Un sursaut civique que les incidents de Kumanovo n'ont fait que renforcer. Les 9 et le 10 mai, dans cette ville du nord de la Macédoine comptant une forte minorité albanaise (37%), des affrontements ont éclaté entre des unités de forces spéciales de la police et un mystérieux groupe armé d'une quarantaine d'hommes, des Albanais du Kosovo et de Macédoine liés à l'Armée de libération nationale albanaise (UÇK) à l'époque du conflit au Kosovo en 1998-1999, et au crime organisé. Façades calcinées, toits éventrés : les maisons ont été ravagées par les tirs d'hélicoptère et labourées par les blindés. Le bilan est lourd : 22 morts, 8 policiers et 14 «terroristes». Certains ont vu dans cette flambée de violences une « manœuvre de diversion » du pouvoir pour détourner l'attention des scandales… Quitte à replonger le pays dans une nouvelle crise interethnique.

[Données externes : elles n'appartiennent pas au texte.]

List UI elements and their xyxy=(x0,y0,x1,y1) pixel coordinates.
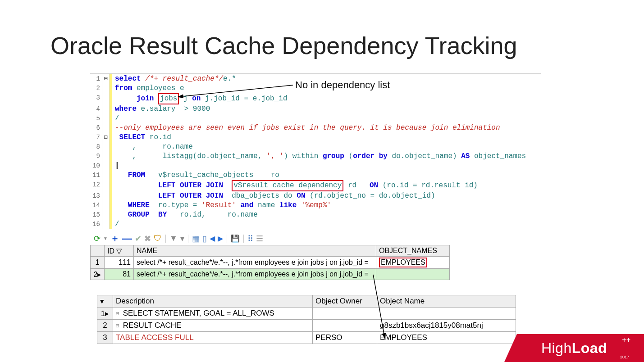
code-line: --only employees are seen even if jobs e… xyxy=(112,123,500,133)
dropdown-icon[interactable]: ▼ xyxy=(103,236,108,241)
filter2-icon[interactable]: ▾ xyxy=(180,234,184,244)
list-icon[interactable]: ☰ xyxy=(256,234,263,244)
result-toolbar: ⟳ ▼ ＋ — ✔ ✖ 🛡 ▼ ▾ ▦ ▯ ◀ ▶ 💾 ⠿ ☰ xyxy=(94,232,263,244)
line-number: 14 xyxy=(90,201,102,210)
logo-text-bold: Load xyxy=(572,340,607,357)
prev-icon[interactable]: ◀ xyxy=(210,234,215,243)
code-line: FROM v$result_cache_objects ro xyxy=(112,171,279,180)
cell-owner[interactable]: PERSO xyxy=(313,332,377,344)
col-rownum xyxy=(91,245,105,257)
cell-name[interactable]: select /*+ result_cache*/e.*--, j.*from … xyxy=(134,257,376,269)
code-line: SELECT ro.id xyxy=(112,133,171,142)
line-number: 11 xyxy=(90,171,102,180)
logo-year: 2017 xyxy=(620,355,629,359)
fold-gutter xyxy=(102,123,110,133)
line-number: 5 xyxy=(90,114,102,123)
logo-plusplus: ++ xyxy=(622,336,630,344)
highload-logo: HighLoad ++ 2017 xyxy=(504,334,644,362)
cell-description[interactable]: ⊟ RESULT CACHE xyxy=(113,320,313,332)
grid-icon[interactable]: ▦ xyxy=(192,234,200,244)
row-number: 1▸ xyxy=(97,308,113,320)
code-line: join jobs j on j.job_id = e.job_id xyxy=(112,93,287,104)
col-name[interactable]: NAME xyxy=(134,245,376,257)
col-id[interactable]: ID ▽ xyxy=(105,245,134,257)
commit-icon[interactable]: ✔ xyxy=(135,234,142,244)
code-line: | xyxy=(112,161,119,171)
code-line: GROUP BY ro.id, ro.name xyxy=(112,210,258,220)
cell-objname[interactable]: EMPLOYEES xyxy=(377,332,516,344)
lock-icon[interactable]: 🛡 xyxy=(154,234,162,243)
line-number: 2 xyxy=(90,84,102,93)
cell-id[interactable]: 81 xyxy=(105,269,134,280)
fold-gutter xyxy=(102,210,110,220)
line-number: 8 xyxy=(90,142,102,152)
cell-object-names[interactable] xyxy=(376,269,450,280)
fold-icon[interactable]: ⊟ xyxy=(102,133,110,142)
fold-gutter xyxy=(102,84,110,93)
delete-row-icon[interactable]: — xyxy=(122,233,132,244)
add-row-icon[interactable]: ＋ xyxy=(110,232,119,244)
code-line: WHERE ro.type = 'Result' and name like '… xyxy=(112,201,331,210)
cell-id[interactable]: 111 xyxy=(105,257,134,269)
fold-gutter xyxy=(102,171,110,180)
cell-objname[interactable]: g8szb1bsx6acj1815y08mat5nj xyxy=(377,320,516,332)
cell-description[interactable]: TABLE ACCESS FULL xyxy=(113,332,313,344)
table-header-row: ▾ Description Object Owner Object Name xyxy=(97,295,516,308)
fold-icon[interactable]: ⊟ xyxy=(102,74,110,84)
result-grid[interactable]: ID ▽ NAME OBJECT_NAMES 1 111 select /*+ … xyxy=(90,245,450,280)
filter-icon[interactable]: ▼ xyxy=(169,234,178,243)
fold-gutter xyxy=(102,114,110,123)
fold-gutter xyxy=(102,104,110,114)
highlight-jobs: jobs xyxy=(158,93,179,104)
col-object-names[interactable]: OBJECT_NAMES xyxy=(376,245,450,257)
line-number: 4 xyxy=(90,104,102,114)
code-line: LEFT OUTER JOIN v$result_cache_dependenc… xyxy=(112,180,478,191)
cell-description[interactable]: ⊟ SELECT STATEMENT, GOAL = ALL_ROWS xyxy=(113,308,313,320)
table-header-row: ID ▽ NAME OBJECT_NAMES xyxy=(91,245,450,257)
cell-objname[interactable] xyxy=(377,308,516,320)
col-object-name[interactable]: Object Name xyxy=(377,295,516,308)
highlight-dependency-view: v$result_cache_dependency xyxy=(232,180,343,191)
col-description[interactable]: Description xyxy=(113,295,313,308)
col-object-owner[interactable]: Object Owner xyxy=(313,295,377,308)
refresh-icon[interactable]: ⟳ xyxy=(94,234,100,244)
single-record-icon[interactable]: ▯ xyxy=(202,234,207,244)
row-number: 2 xyxy=(97,320,113,332)
col-rownum: ▾ xyxy=(97,295,113,308)
table-row[interactable]: 3 TABLE ACCESS FULL PERSO EMPLOYEES xyxy=(97,332,516,344)
table-row[interactable]: 1▸ ⊟ SELECT STATEMENT, GOAL = ALL_ROWS xyxy=(97,308,516,320)
code-line: select /*+ result_cache*/e.* xyxy=(112,74,236,84)
line-number: 15 xyxy=(90,210,102,220)
cell-owner[interactable] xyxy=(313,308,377,320)
logo-text: High xyxy=(541,340,572,357)
code-line: , ro.name xyxy=(112,142,193,152)
line-number: 16 xyxy=(90,220,102,229)
export-icon[interactable]: 💾 xyxy=(231,234,240,243)
row-number: 3 xyxy=(97,332,113,344)
line-number: 1 xyxy=(90,74,102,84)
next-icon[interactable]: ▶ xyxy=(218,234,223,243)
code-line: , listagg(do.object_name, ', ') within g… xyxy=(112,152,526,161)
cell-object-names[interactable]: EMPLOYEES xyxy=(376,257,450,269)
code-line: LEFT OUTER JOIN dba_objects do ON (rd.ob… xyxy=(112,191,435,201)
tools-icon[interactable]: ⠿ xyxy=(247,234,253,244)
annotation-text: No in dependency list xyxy=(295,79,390,91)
slide-title: Oracle Result Cache Dependency Tracking xyxy=(50,32,517,59)
fold-gutter xyxy=(102,191,110,201)
table-row[interactable]: 1 111 select /*+ result_cache*/e.*--, j.… xyxy=(91,257,450,269)
cell-owner[interactable] xyxy=(313,320,377,332)
row-number: 2▸ xyxy=(91,269,105,280)
line-number: 12 xyxy=(90,180,102,191)
fold-gutter xyxy=(102,180,110,191)
sql-editor: 1 ⊟ select /*+ result_cache*/e.* 2 from … xyxy=(90,73,541,229)
line-number: 13 xyxy=(90,191,102,201)
rollback-icon[interactable]: ✖ xyxy=(144,234,151,244)
line-number: 9 xyxy=(90,152,102,161)
table-row[interactable]: 2▸ 81 select /*+ result_cache*/e.*--, j.… xyxy=(91,269,450,280)
table-row[interactable]: 2 ⊟ RESULT CACHE g8szb1bsx6acj1815y08mat… xyxy=(97,320,516,332)
execution-plan-grid[interactable]: ▾ Description Object Owner Object Name 1… xyxy=(97,295,516,344)
cell-name[interactable]: select /*+ result_cache*/e.*--, j.*from … xyxy=(134,269,376,280)
fold-gutter xyxy=(102,161,110,171)
fold-gutter xyxy=(102,152,110,161)
highlight-employees: EMPLOYEES xyxy=(379,258,427,267)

En 2001, six mois de conflit armé provoqués par l’apparition d’une guérilla albanaise s’étaient soldés par la signature des accords de paix d’Ohrid, prévoyant des droits accrus pour cette minorité. Depuis, peu de choses ont changé, même si un parti albanais, l’Union démocratique pour l’intégration (BDI) de l’ancien chef de la guérilla, Ali Ahmeti, est associé au pouvoir. En réalité, les deux formations s’entendent pour se partager les prébendes de l’Etat, les représentations diplomatiques et jusqu’aux postes de fonctionnaires ou les contrôles des péages d’autoroute.
Peur. «Le régime de Gruevski a connu une dérive autocratique de plus en plus évidente, contrôlant la vie sociale et économique. Les pressions politiques pèsent sur les fonctionnaires. Dans les petites entreprises privées, il est recommandé d'embaucher des militants du parti pour éviter les contrôles fiscaux», explique Anita, qui travaille dans une ONG de Skopje. Elle souligne que «les protestations de la société civile sont sans cesse étouffées par le pouvoir, qui la taxe de cinquième colonne à la solde de l'étranger». Mais la peur semble changer de camp. A Skopje, le chef de l'opposition a appelé à rester dans la rue jusqu'à la démission du gouvernement. Même des diplomates et des parlementaires européens ont rejoint les manifestants. «Nous sommes ici pour écouter votre voix», a lancé le Bulgare Sergei Stanishev, président du Part socialiste européen (PSE). «Vous voulez la paix et la démocratie. Sachez que votre voix sera entendue par l'Union européenne. Personne ne peut l'ignorer.» Des piliers du régime, dont le tout-puissant chef des services secrets, Nikola Mijalkov, et la ministre de l'Intérieur, Gordana Jankulovska, ont déjà remis leur démission la semaine dernière. Mais Gruevski, lui, reste inflexible.